Может, поэтому метафора во всевозможных дискурсах о Катастрофе традиционно считается наименее подходящим средством выражения, грозящим тем, что исключительность самого события будет стерта и что его образы окажутся перемещены на территорию иных ассоциаций. Альфред Розенфельд категорически утверждает: «для Аушвица нет метафор. Так же как и Аушвиц не является метафорой для чего бы то ни было другого»[106]. Похожим образом Синтия Озик пишет, что еврей не может быть метафорой чего-либо или метафорой для кого-либо[107]. Констатации такого рода, считающиеся описаниями реальных художественных и ритористических практик, а в сущности представляющие собой этические постулаты, уже многократно подвергались критике. Это попытка заклясть и подправить действительность, которой управляют совершенно другие законы. Даже если нельзя поставить под вопрос этический смысл, который стоит за такой позицией, следует задуматься, действительно ли она обоснована в сфере художественной практики. Исчезают ли в ней процедуры метафоризации или, скорее, подвергаются сложным механизмам маскировки? Например, послевоенную историю польского театра невозможно описать без учета театральных метафор Аушвица и разнообразных форм их переработки, вплоть до деформации, затушевывания или же полного вычеркивания. Сегодня мы уже знаем, что метафора не оказалась исключена из дискурсов о Холокосте — она была подвергнута стратегиям репрессии или политике (и поэтике) «пропуска без внимания». Блестяще обнаруженный Хейденом Уайтом факт наличия литературных приемов в творчестве Примо Леви поставил под вопрос множество догм, тяготеющих над дискуссией о литературных и художественных свидетельствах Катастрофы[108].

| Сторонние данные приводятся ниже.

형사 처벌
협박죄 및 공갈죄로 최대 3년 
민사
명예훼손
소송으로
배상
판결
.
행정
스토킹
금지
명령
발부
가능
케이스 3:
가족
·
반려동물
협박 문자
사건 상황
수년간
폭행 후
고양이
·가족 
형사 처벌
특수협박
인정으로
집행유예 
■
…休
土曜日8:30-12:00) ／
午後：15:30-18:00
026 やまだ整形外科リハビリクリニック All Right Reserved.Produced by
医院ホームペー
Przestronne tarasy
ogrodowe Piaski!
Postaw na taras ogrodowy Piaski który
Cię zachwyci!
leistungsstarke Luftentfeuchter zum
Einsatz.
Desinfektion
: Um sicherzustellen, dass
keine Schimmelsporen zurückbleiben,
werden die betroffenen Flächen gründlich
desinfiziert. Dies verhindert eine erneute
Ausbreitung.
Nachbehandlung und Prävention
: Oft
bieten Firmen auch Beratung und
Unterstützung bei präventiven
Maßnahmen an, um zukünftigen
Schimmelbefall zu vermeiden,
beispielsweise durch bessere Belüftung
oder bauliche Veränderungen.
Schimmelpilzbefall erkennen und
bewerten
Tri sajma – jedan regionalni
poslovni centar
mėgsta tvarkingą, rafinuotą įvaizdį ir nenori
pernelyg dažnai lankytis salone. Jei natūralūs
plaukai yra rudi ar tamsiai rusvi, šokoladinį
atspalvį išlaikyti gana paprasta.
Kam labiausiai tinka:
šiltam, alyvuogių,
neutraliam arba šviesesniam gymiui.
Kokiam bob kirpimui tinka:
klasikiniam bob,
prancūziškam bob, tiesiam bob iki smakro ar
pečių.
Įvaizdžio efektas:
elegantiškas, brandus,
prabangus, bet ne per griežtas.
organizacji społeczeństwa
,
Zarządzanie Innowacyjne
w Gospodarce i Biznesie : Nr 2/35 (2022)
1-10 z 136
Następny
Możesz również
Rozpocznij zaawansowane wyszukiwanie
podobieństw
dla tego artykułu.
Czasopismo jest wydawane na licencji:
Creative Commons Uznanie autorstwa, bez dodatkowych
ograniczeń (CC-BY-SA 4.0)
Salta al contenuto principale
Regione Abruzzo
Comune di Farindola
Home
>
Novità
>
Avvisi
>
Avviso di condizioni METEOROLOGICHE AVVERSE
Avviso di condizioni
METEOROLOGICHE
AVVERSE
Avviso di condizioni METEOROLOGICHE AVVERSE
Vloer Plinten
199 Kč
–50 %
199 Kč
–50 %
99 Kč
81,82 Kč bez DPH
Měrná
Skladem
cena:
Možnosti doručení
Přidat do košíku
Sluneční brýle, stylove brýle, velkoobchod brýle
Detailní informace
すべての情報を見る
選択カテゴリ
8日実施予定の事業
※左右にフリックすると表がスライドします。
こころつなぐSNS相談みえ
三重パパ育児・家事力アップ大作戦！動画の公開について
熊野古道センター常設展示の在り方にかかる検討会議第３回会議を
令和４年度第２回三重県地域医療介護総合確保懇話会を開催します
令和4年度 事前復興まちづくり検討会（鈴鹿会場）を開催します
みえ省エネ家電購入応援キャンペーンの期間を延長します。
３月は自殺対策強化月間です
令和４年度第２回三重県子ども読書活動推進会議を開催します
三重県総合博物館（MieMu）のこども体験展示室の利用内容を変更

Метафорам театральности в дискурсах о Катастрофе следовало бы, впрочем, посвятить особое внимание. Они не столько приглушены (ведь им приходится сохранять свою оперативность), сколько заново обработаны: медиум театра проявляется в них в радикальных формах самоотрицания и трансгрессии. Театр в языковой метафоре открывает перспективу удивления, скандала и шока. Разграничительные линии устанавливаются тут принудительным способом (например, через требование сохранять пассивность по отношению к страданиям других людей), а не на основании некоего соглашения или хотя бы иллюзии такого соглашения. В то же самое время так обозначенные границы охватывают сферу действий, интерпретируемых как механические и нечеловеческие («машина уничтожения» — самая распространенная метафора, описывающая характер этого события[109]). В конце концов вся действительность становится границей, нет возможности находиться вне ее, безотносительно позиции в хильберговском треугольнике.